> [WHAT NEEDS TO BE DONE]:
Among the records that follow, find the line with "Amateur Radio (474, 25)" and the line with "Who Am I (306, 25)". Set down those lines and all lines between them exactly, without adding anything.

> [SUPPLIED RECORDS]:
※ ※ ※
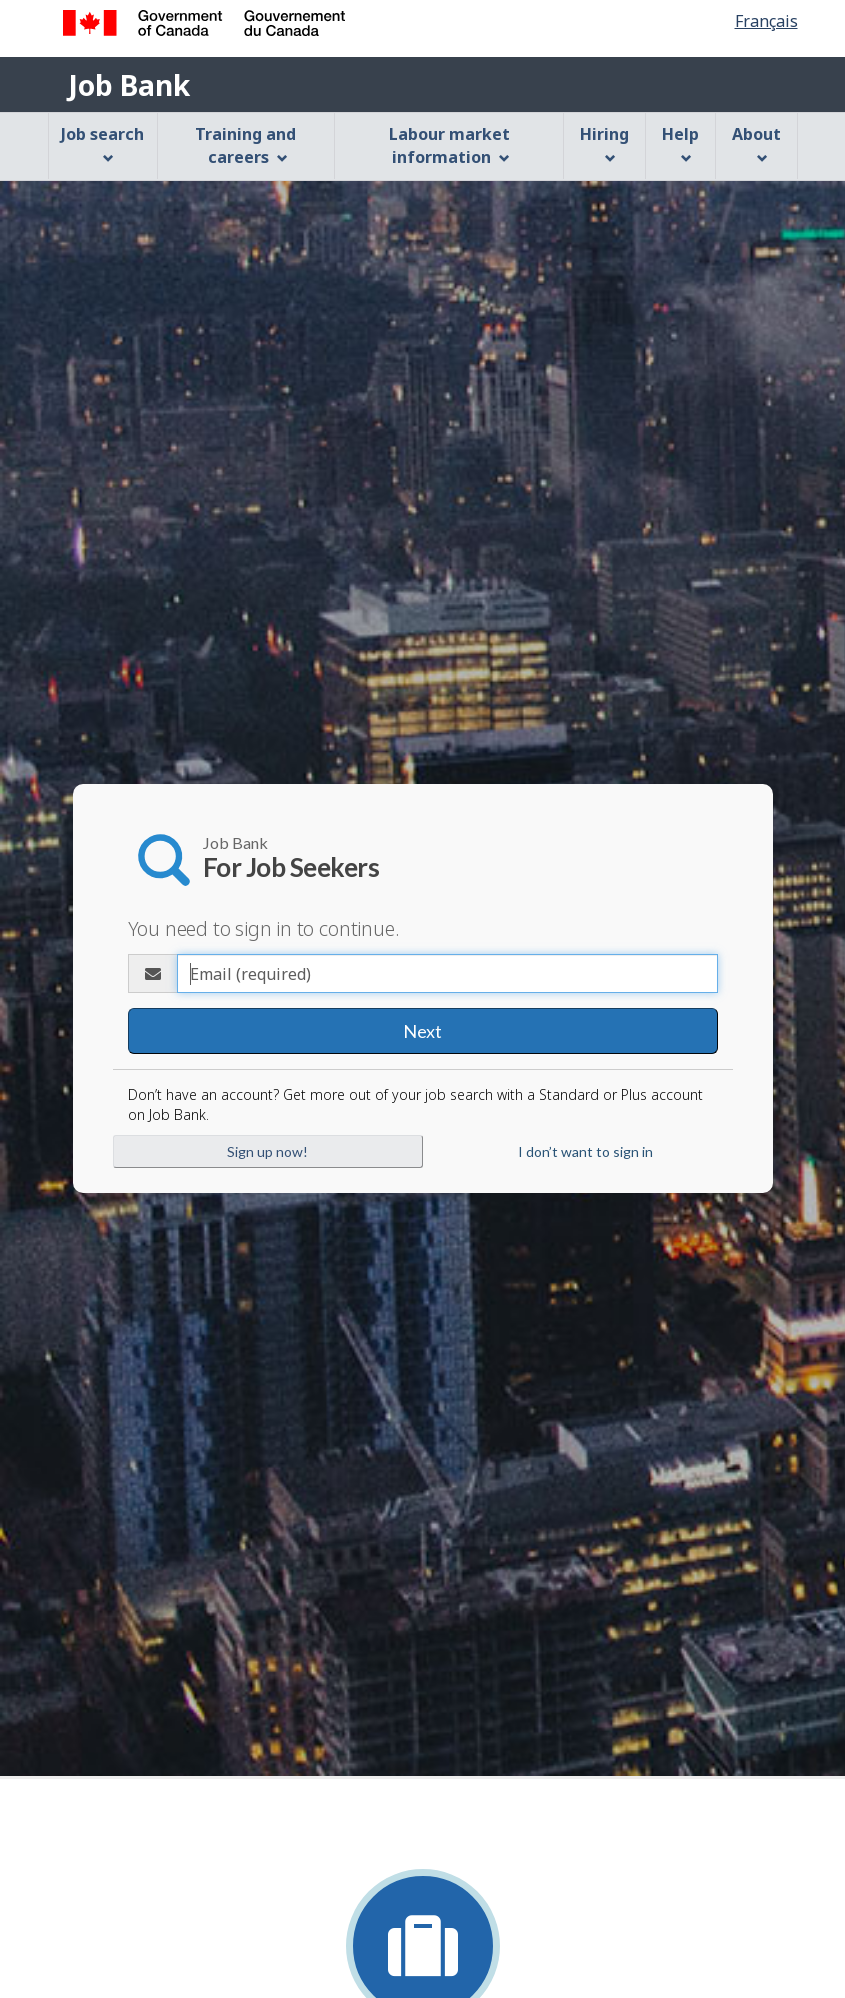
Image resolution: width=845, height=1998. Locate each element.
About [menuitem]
※ ※ ※
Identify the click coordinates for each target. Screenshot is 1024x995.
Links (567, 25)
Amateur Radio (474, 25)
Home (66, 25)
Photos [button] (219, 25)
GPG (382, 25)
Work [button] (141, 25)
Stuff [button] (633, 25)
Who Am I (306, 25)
※ ※ ※
> [TASK OUTPUT]:
Amateur Radio (474, 25)
Home (66, 25)
Photos [button] (219, 25)
GPG (382, 25)
Work [button] (141, 25)
Stuff [button] (633, 25)
Who Am I (306, 25)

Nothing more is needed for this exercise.